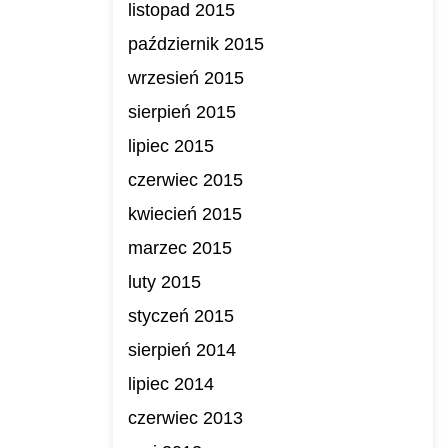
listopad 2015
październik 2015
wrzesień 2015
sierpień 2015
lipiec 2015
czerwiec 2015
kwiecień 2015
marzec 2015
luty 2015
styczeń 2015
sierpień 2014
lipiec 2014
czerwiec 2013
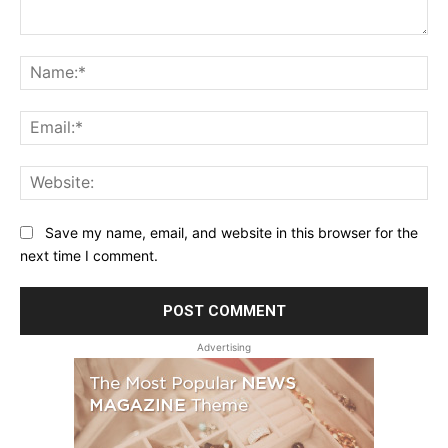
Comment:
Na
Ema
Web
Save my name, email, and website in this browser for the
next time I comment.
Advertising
..............................
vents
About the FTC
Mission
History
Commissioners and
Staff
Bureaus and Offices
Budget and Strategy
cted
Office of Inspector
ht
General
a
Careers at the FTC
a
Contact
..............................
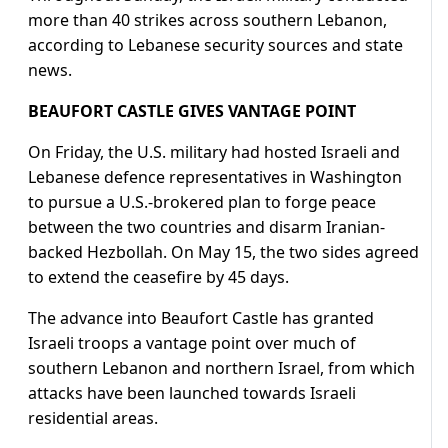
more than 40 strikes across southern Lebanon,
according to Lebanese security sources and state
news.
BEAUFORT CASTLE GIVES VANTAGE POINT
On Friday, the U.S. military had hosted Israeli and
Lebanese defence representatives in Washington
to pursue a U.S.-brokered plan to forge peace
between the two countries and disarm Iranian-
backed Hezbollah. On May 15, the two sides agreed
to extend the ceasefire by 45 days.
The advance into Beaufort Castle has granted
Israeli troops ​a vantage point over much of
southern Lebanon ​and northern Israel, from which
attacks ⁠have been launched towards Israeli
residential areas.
..............................
Above are some records; copy exactly the lines from the one with "more than 40" through the one with "to extend the ceasefire by 45 days.", both included, and no others.

OUTPUT OF THE EXERCISE:
more than 40 strikes across southern Lebanon,
according to Lebanese security sources and state
news.
BEAUFORT CASTLE GIVES VANTAGE POINT
On Friday, the U.S. military had hosted Israeli and
Lebanese defence representatives in Washington
to pursue a U.S.-brokered plan to forge peace
between the two countries and disarm Iranian-
backed Hezbollah. On May 15, the two sides agreed
to extend the ceasefire by 45 days.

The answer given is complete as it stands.